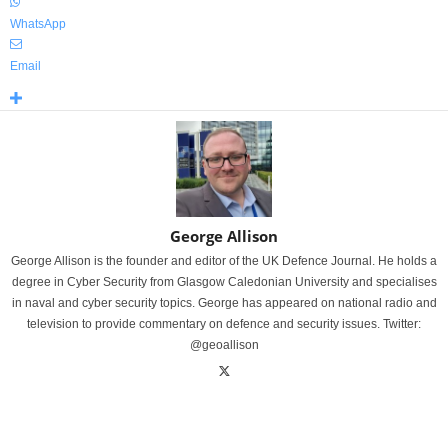
WhatsApp
Email
George Allison
George Allison is the founder and editor of the UK Defence Journal. He holds a
degree in Cyber Security from Glasgow Caledonian University and specialises
in naval and cyber security topics. George has appeared on national radio and
television to provide commentary on defence and security issues. Twitter:
@geoallison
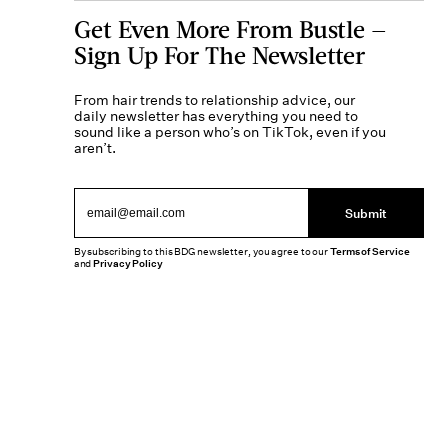
Get Even More From Bustle —
Sign Up For The Newsletter
From hair trends to relationship advice, our
daily newsletter has everything you need to
sound like a person who’s on TikTok, even if you
aren’t.
Submit
By subscribing to this BDG newsletter, you agree to our
Terms of Service
and
Privacy Policy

TASK DESCRIPTION: The lines wanted are those from the one with "degree in Cyber" to the end of the entries above, repeated exactly, both ends included. Leave out the pictures.

REPLY TO THE EXERCISE:
degree in Cyber Security from Glasgow Caledonian University and specialises
in naval and cyber security topics. George has appeared on national radio and
television to provide commentary on defence and security issues. Twitter:
@geoallison
Get Even More From Bustle —
Sign Up For The Newsletter
From hair trends to relationship advice, our
daily newsletter has everything you need to
sound like a person who’s on TikTok, even if you
aren’t.
Submit
By subscribing to this BDG newsletter, you agree to our
Terms of Service
and
Privacy Policy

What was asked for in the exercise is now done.